[Opening Data excerpts section]
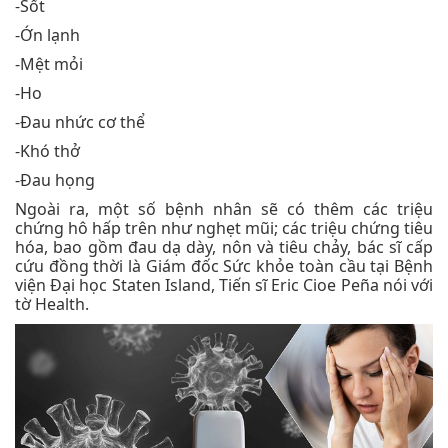
-Sốt
-Ớn lạnh
-Mệt mỏi
-Ho
-Đau nhức cơ thể
-Khó thở
-Đau họng
Ngoài ra, một số bệnh nhân sẽ có thêm các triệu
chứng hô hấp trên như nghẹt mũi; các triệu chứng tiêu
hóa, bao gồm đau dạ dày, nôn và tiêu chảy, bác sĩ cấp
cứu đồng thời là Giám đốc Sức khỏe toàn cầu tại Bệnh
viện Đại học Staten Island, Tiến sĩ Eric Cioe Peña nói với
tờ Health.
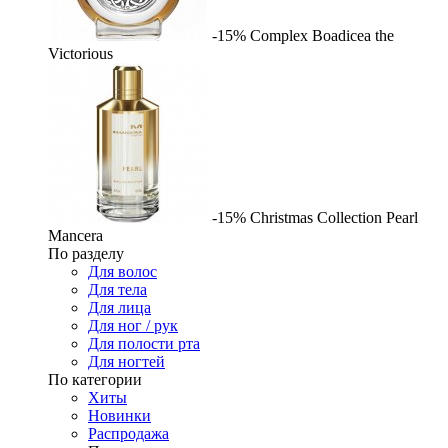
-15%
Complex
Boadicea the
Victorious
-15%
Christmas Collection Pearl
Mancera
По разделу
Для волос
Для тела
Для лица
Для ног / рук
Для полости рта
Для ногтей
По категории
Хиты
Новинки
Распродажа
[Closing Data excerpts section]
■ **Exercise goal**
Leaving out the pictures, output each line above exactly as it is.

■ **Written reply**
-Sốt
-Ớn lạnh
-Mệt mỏi
-Ho
-Đau nhức cơ thể
-Khó thở
-Đau họng
Ngoài ra, một số bệnh nhân sẽ có thêm các triệu
chứng hô hấp trên như nghẹt mũi; các triệu chứng tiêu
hóa, bao gồm đau dạ dày, nôn và tiêu chảy, bác sĩ cấp
cứu đồng thời là Giám đốc Sức khỏe toàn cầu tại Bệnh
viện Đại học Staten Island, Tiến sĩ Eric Cioe Peña nói với
tờ Health.
-15%
Complex
Boadicea the
Victorious
-15%
Christmas Collection Pearl
Mancera
По разделу
Для волос
Для тела
Для лица
Для ног / рук
Для полости рта
Для ногтей
По категории
Хиты
Новинки
Распродажа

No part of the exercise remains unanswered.